養子縁組していなければ結婚していたとしても「赤の他人」なので、扶養義務は発生しないのです。
ただ、そもそもお互いの家族を支え合うのは夫婦として当然のことなので、養子縁組だから発生するデメリットというわけではなく、結婚にひもづくことと捉えると良いでしょう。
肩身が狭くなる
婿養子は肩身が狭くなる場合もあります。
「一人だけ血がつながっていない」という状態になるからです。
特に、妻に兄弟がいる場合、よく思われない可能性があるので気をつけてください。
婿養子を迎えることによって相続人が増え、一人あたりの相続分が減ってしまう恐れがあるのです。
もっとも、兄弟がいないからこそ「跡継ぎが欲しい」と考えているわけであり、このようなトラブルは多くありません。
また、「婿養子を迎え入れたい」と考えている家族は、本物の家族同然に接してくれることが多いです。
しっかりと話し合ったうえで「婿養子を迎え入れる」という結論を出しているため、のけもの扱いされることは基本的にありません。
名義変更などの手間がかかる
婿養子は事務的な手続きに時間がかかります。
養子縁組すると苗字を変えなければならないからです。
具体的には、次のような名義変更が必要です。
- 住民票
- 銀行口座
- クレジットカード
- 携帯電話
- 生命保険(契約者や受取人)
- マイナンバー、社会保険関係
- パスポート
- 仕事で使う名刺、はんこ
ただ、最近ではオンラインで変更できるところも増えています。
昔よりは楽になっているので安心してください。
養子縁組・解消の手続きが必要
婿養子は、養子縁組する際や解消する際に手続きが必要です。
たとえば、養子縁組する際は以下の書類を役場などの行政機関に提出しなければなりません。
- 養子縁組届書
- 届出人の印鑑
- 戸籍全部事項証明書(戸籍謄本)※養親および養子の本籍が届出地の市区町村でないときのみ
- 本人確認書類
- 家庭裁判所の許可書謄本※未成年者を養子にするとき、後見人が被後見人を養子にするときのみ
書類に記入するだけなので、難しいことではありません。
養子縁組は、配偶者が亡くなったり配偶者と離婚したりしても解消されないので注意してください。
経営者としてのプレッシャーがある
婿養子になると、大黒柱としてのプレッシャーに頭を悩ませる必要は少なくなります。
一方、事業承継する場合、経営者としてサラリーマンとは違ったプレッシャーを感じることになるのです。

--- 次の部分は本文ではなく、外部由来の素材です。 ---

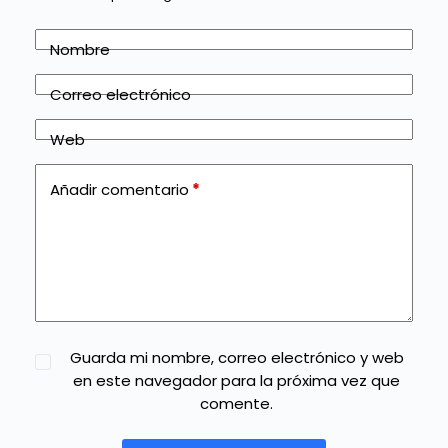
Nombre
Correo electrónico
Web
Añadir comentario
*
Guarda mi nombre, correo electrónico y web
en este navegador para la próxima vez que
comente.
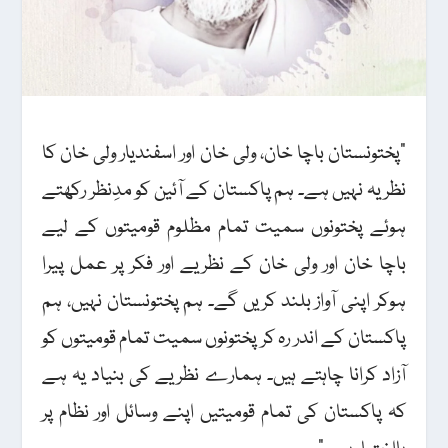
"پختونستان باچا خان، ولی خان اور اسفندیار ولی خان کا
نظریہ نہیں ہے۔ ہم پاکستان کے آئین کو مدِنظر رکھتے
ہوئے پختونوں سمیت تمام مظلوم قومیتوں کے لیے
باچا خان اور ولی خان کے نظریے اور فکر پر عمل پیرا
ہوکر اپنی آواز بلند کریں گے۔ ہم پختونستان نہیں، ہم
پاکستان کے اندر رہ کر پختونوں سمیت تمام قومیتوں کو
آزاد کرانا چاہتے ہیں۔ ہمارے نظریے کی بنیاد یہ ہے
کہ پاکستان کی تمام قومیتیں اپنے وسائل اور نظام پر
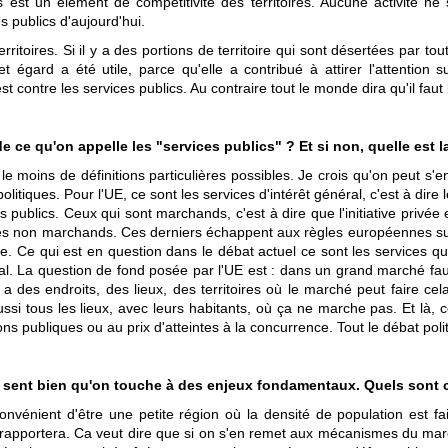
st un élément de compétitivité des territoires. Aucune activité ne s'i
s publics d'aujourd'hui.
rritoires. Si il y a des portions de territoire qui sont désertées par t
et égard a été utile, parce qu'elle a contribué à attirer l'attention
t contre les services publics. Au contraire tout le monde dira qu'il faut l
e ce qu'on appelle les "services publics" ? Et si non, quelle est l
aut le moins de définitions particulières possibles. Je crois qu'on peut 
litiques. Pour l'UE, ce sont les services d'intérêt général, c'est à dir
s publics. Ceux qui sont marchands, c'est à dire que l'initiative privé
ces non marchands. Ces derniers échappent aux règles européennes sur
le. Ce qui est en question dans le débat actuel ce sont les services 
al. La question de fond posée par l'UE est : dans un grand marché faut
l y a des endroits, des lieux, des territoires où le marché peut faire ce
ussi tous les lieux, avec leurs habitants, où ça ne marche pas. Et là, 
 publiques ou au prix d'atteintes à la concurrence. Tout le débat polit
 on sent bien qu'on touche à des enjeux fondamentaux. Quels sont 
onvénient d'être une petite région où la densité de population est fa
e rapportera. Ca veut dire que si on s'en remet aux mécanismes du marché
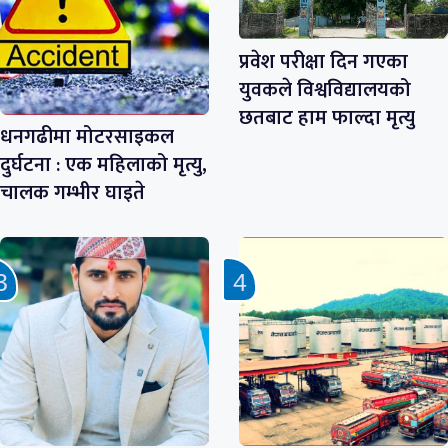
प्रवेश परीक्षा दिन गएका
युवकले विश्वविद्यालयको
छतबाट हाम फाल्दा मृत्यु
धनगढीमा मोटरसाइकल
दुर्घटना : एक महिलाको मृत्यु,
चालक गम्भीर घाइते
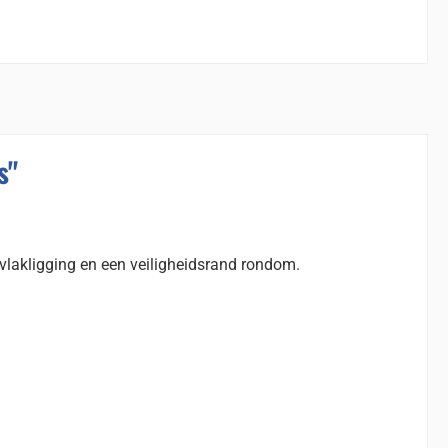
s"
-vlakligging en een veiligheidsrand rondom.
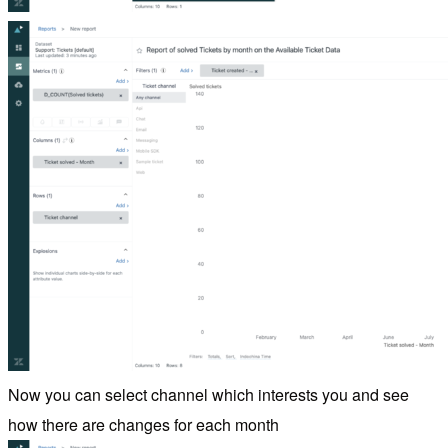
Now you can select channel which interests you and see
how there are changes for each month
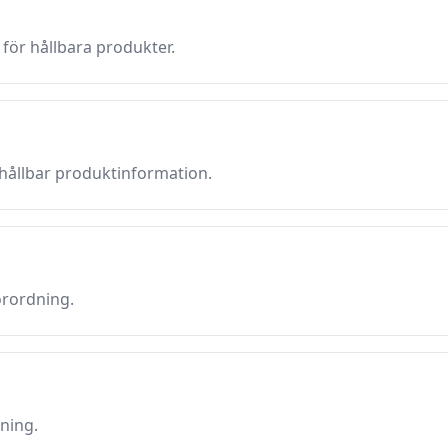
ör hållbara produkter.
 hållbar produktinformation.
örordning.
ning.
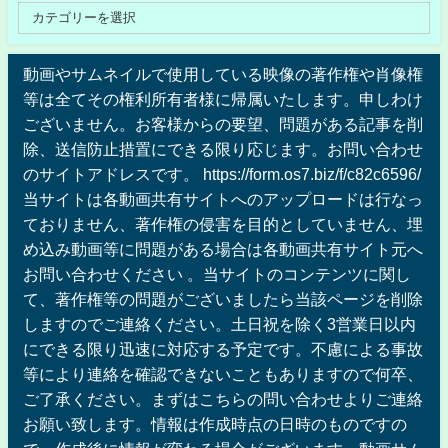
動画やサムネイルで使用している映像の著作権や肖像権
等は全てその権利所有者様に帰属いたします。申しわけ
ございません。お客様からの要望、問題がある記事を削
除、送信防止措置にできる限り応じます。お問い合わせ
のサイトアドレスです。 https://form.os7.biz/f/c82c6596/
当サイトは各動画共有サイトへのアップロードは行なっ
ておりません、著作権の侵害を目的としていません、埋
め込み動画等に問題がある場合は各動画共有サイト元へ
お問い合わせください 。当サイトのコンテンツに関し
て、著作権等の問題がございましたら当該ページを削除
しますのでご連絡ください。土日祝を除く3営業日以内
にできる限り迅速に対応する予定です。不慮による事故
等により連絡を確認できないこともありますので何卒、
ご了承ください。まずはこちらの問い合わせよりご連絡
お願い致します。情報は作成時点の日時のものですの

たとえば、サラリーマンは何もしなくても給料がもらえますし、万が一、収入が減ったとしても誰にも迷惑をかけません。
事業承継して経営者になった場合、収入が減ると、自分だけじゃなく従業員を路頭に迷わせることになりかねません。
親御様目線で見ると「これまでに築き上げてきたものをしっかりと継承してほしい」という想いがあるのも事実です。

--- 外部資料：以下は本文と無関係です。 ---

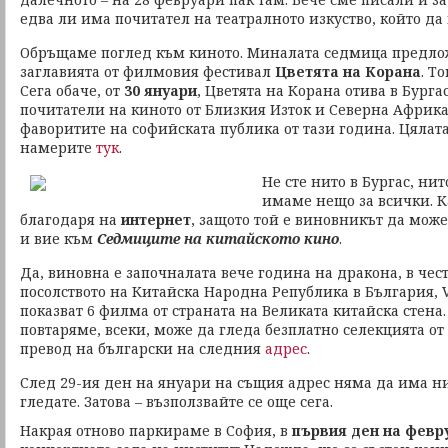
едва ли има почитател на театралното изкуство, който да 
Обръщаме поглед към киното. Миналата седмица предло
заглавията от филмовия фестивал
Цветята на Корана
. Т
Сега обаче, от
30 януари
, Цветята на Корана отива в Бурга
почитатели на киното от Близкия Изток и Северна Африк
фаворитите на софийската публика от тази година. Цялат
намерите
тук
.
Не сте нито в Бургас, ни
имаме нещо за всички. К
благодаря на
интернет
, защото той е виновникът да мож
и вие към
Седмиците на китайското кино
.
Да, виновна е започналата вече година на дракона, в чест
посолството на Китайска Народна Република в България,
показват 6 филма от страната на Великата китайска стена
повтаряме, всеки, може да гледа безплатно селекцията о
превод на български на следния
адрес
.
След 29-ия ден на януари на същия адрес няма да има н
гледате. Затова – възползвайте се още сега.
Накрая отново паркираме в София, в
първия ден на февр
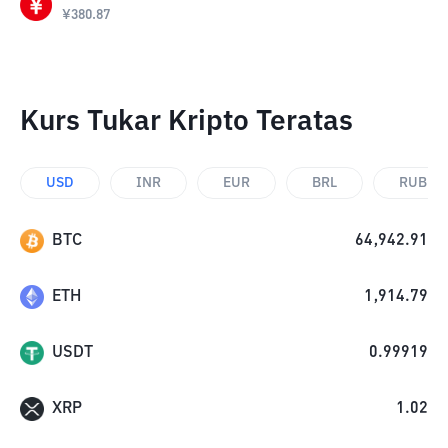
¥
380.87
Kurs Tukar Kripto Teratas
USD
INR
EUR
BRL
RUB
BTC
64,942.91
ETH
1,914.79
USDT
0.99919
XRP
1.02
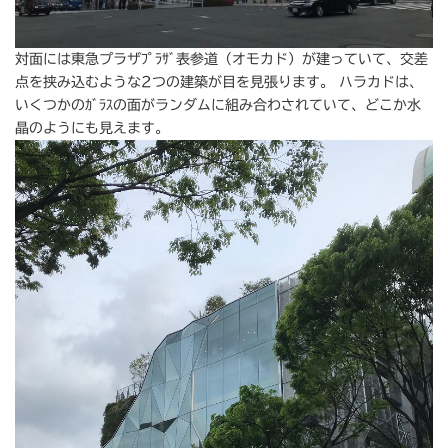
対面には東急プラザﾌﾟﾗｻﾞ表参道（オモカド）が建っていて、交差
点を挟み込むような2つの建築が目を見張ります。 ハラカドは、
いくつかのｶﾞﾗｽの面がランダムに組み合わされていて、どこか水
晶のようにも見えます。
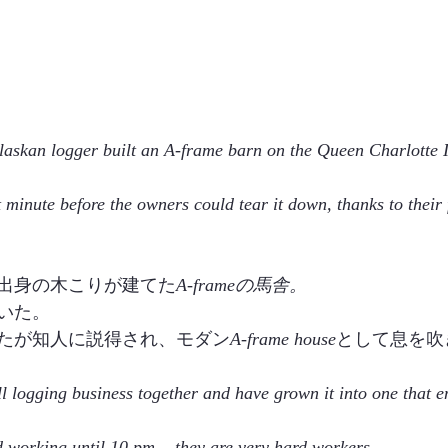
laskan logger built an A-frame barn on the Queen Charlotte I
st minute before the owners could tear it down, thanks to their
出身の木こりが建てた
A-frameの馬舎。
いた。
たが知人に説得され、モダン
A-frame house
として息を吹
ll logging business together and have grown it into one that 
 working until 10 pm... they are very hard workers.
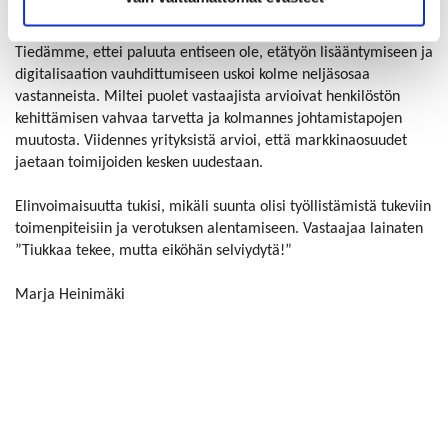
prosentilla.
Tiedämme, ettei paluuta entiseen ole, etätyön lisääntymiseen ja
digitalisaation vauhdittumiseen uskoi kolme neljäsosaa
vastanneista. Miltei puolet vastaajista arvioivat henkilöstön
kehittämisen vahvaa tarvetta ja kolmannes johtamistapojen
muutosta. Viidennes yrityksistä arvioi, että markkinaosuudet
jaetaan toimijoiden kesken uudestaan.
Elinvoimaisuutta tukisi, mikäli suunta olisi työllistämistä tukeviin
toimenpiteisiin ja verotuksen alentamiseen. Vastaajaa lainaten
”Tiukkaa tekee, mutta eiköhän selviydytä!”
Marja Heinimäki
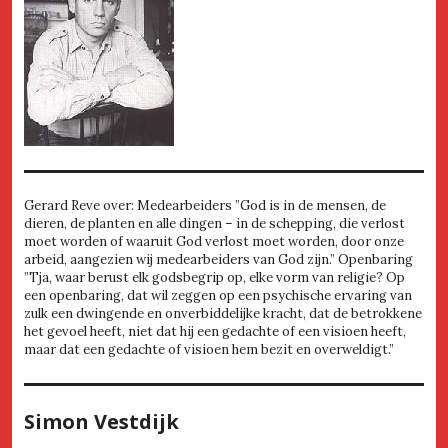
Gerard Reve over: Medearbeiders ”God is in de mensen, de
dieren, de planten en alle dingen – in de schepping, die verlost
moet worden of waaruit God verlost moet worden, door onze
arbeid, aangezien wij medearbeiders van God zijn.” Openbaring
”Tja, waar berust elk godsbegrip op, elke vorm van religie? Op
een openbaring, dat wil zeggen op een psychische ervaring van
zulk een dwingende en onverbiddelijke kracht, dat de betrokkene
het gevoel heeft, niet dat hij een gedachte of een visioen heeft,
maar dat een gedachte of visioen hem bezit en overweldigt.”
Simon Vestdijk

基本的には親族のバックアップがありますが、周囲のサポートを得るために、従業員などの根回しをやったうえでチャレンジングなことに取り組むという姿勢も大事です。
まとめ
婿養子のメリット・デメリットをまとめます。
- 養子縁組して婿養子になると、相続権が2倍(実親、養親)になる
- 妻の実家で住むことになると、家賃や光熱費の支払い義務がないためお金を貯めやすい
- 事業承継すると、経営者としてのキャリアをはじめられる可能性がある
- 一方で、実親、養親両方の扶養義務が発生する
- 肩身が狭くなる危険性や経営者としてのプレッシャーを感じるというリスクもある
このように、婿養子は男性にとってメリット・デメリットがあります。
今回紹介したメリット・デメリットを自分の中で整理して、「婿養子になることを視野に入れるかどうか」を考えましょう。